Je ne connais absolument rien à ces appareils, c'est pourquoi j'aimerais avoir l'avis de ceux qui en ont l'expérience et ainsi faire le bon choix.

Merci d'avance pour vos réponses.


----------



## Deleted member 284611 (5 Mars 2014)

Ipad 2 super fiable, je l'ai depuis le jour de sa sortie, il marche toujours super bien (utilisé tous les jours....).

16 et 32 Go pour moi inutilisable...64 mini, 128 confortable...


----------



## nifex (5 Mars 2014)

C'était une excellente tablette, mais si tu veux la garder plusieurs années tu devra rester certainement sur iOS7 et pas le mettre à jour car cet iPad commence à se faire bien vieux, ça doit faire en tout cas 3 ans qu'il est sortie. Il y a de très forte chance pour qu'il disparaisse de la gamme lors du prochain renouvellement.

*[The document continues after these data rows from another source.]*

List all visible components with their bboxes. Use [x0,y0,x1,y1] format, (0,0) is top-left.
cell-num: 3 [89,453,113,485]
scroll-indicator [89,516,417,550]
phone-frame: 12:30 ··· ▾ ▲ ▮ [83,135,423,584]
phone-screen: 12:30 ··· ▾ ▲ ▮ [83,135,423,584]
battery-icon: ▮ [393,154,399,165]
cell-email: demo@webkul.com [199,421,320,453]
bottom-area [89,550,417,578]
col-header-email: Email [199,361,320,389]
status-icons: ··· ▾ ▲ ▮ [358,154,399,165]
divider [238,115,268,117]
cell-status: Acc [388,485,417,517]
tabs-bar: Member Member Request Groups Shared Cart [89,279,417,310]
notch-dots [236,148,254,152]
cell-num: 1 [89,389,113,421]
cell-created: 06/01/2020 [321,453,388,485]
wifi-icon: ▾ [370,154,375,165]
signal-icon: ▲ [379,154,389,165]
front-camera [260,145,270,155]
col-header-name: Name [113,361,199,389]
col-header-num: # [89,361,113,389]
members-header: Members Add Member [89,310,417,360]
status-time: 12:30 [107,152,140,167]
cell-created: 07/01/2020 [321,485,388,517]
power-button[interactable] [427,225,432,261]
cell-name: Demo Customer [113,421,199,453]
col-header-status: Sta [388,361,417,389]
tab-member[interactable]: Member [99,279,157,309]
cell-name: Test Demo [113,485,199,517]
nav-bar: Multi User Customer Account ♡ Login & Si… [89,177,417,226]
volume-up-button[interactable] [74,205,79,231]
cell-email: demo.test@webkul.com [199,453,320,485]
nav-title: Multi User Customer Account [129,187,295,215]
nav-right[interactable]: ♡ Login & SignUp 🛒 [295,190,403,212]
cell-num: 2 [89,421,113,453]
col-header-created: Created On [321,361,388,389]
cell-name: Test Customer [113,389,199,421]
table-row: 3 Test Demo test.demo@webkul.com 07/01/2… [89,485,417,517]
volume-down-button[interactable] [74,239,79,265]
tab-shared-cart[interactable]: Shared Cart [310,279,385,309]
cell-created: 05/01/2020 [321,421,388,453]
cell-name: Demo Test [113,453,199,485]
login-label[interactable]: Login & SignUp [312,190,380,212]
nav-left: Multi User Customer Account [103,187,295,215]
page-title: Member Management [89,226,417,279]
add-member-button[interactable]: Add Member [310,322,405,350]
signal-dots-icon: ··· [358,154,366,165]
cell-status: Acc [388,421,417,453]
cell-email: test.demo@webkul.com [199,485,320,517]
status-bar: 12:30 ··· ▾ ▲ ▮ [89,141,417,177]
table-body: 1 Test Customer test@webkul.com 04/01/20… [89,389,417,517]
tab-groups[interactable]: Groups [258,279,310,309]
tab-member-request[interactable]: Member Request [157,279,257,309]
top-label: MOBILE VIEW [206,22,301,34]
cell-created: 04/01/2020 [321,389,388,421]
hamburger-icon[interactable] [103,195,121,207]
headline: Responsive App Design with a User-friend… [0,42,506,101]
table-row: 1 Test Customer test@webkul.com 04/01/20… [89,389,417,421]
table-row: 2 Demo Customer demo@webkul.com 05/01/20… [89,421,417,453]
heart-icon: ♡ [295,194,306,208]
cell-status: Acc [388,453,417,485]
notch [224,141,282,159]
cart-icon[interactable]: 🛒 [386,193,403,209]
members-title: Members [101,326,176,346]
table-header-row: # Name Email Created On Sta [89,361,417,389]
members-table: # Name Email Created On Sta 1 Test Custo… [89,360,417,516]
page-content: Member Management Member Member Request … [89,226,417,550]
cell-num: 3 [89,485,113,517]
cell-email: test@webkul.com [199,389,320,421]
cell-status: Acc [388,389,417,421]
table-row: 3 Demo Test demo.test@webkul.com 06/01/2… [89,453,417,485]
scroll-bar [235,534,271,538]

J'en ai 1 depuis le jours de ça sortie, il n'a jamais eu de problème, mais en 2014 je ne l'achèterai pas si tu veux quelques choses qui te dure longtemps. Je partirai soit sur un un iPad retira ou mini. Soit un Nexus 7 qui a le meilleur rapport qualité prix. J'ai également une nexus 7 pour le travail et c'est parfait pour un appareil Android


----------



## jlchm (5 Mars 2014)

Moumou92 a dit:


> Ipad 2 super fiable, je l'ai depuis le jour de sa sortie, il marche toujours super bien (utilisé tous les jours....).
> 
> 16 et 32 Go pour moi inutilisable...64 mini, 128 confortable...



Bonjour Moumou92,

Si je comprends bien les versions 16 et 32Go sont vite saturées.
Cela voudrait dire qu'il y a une très forte offre d'applications intéressantes?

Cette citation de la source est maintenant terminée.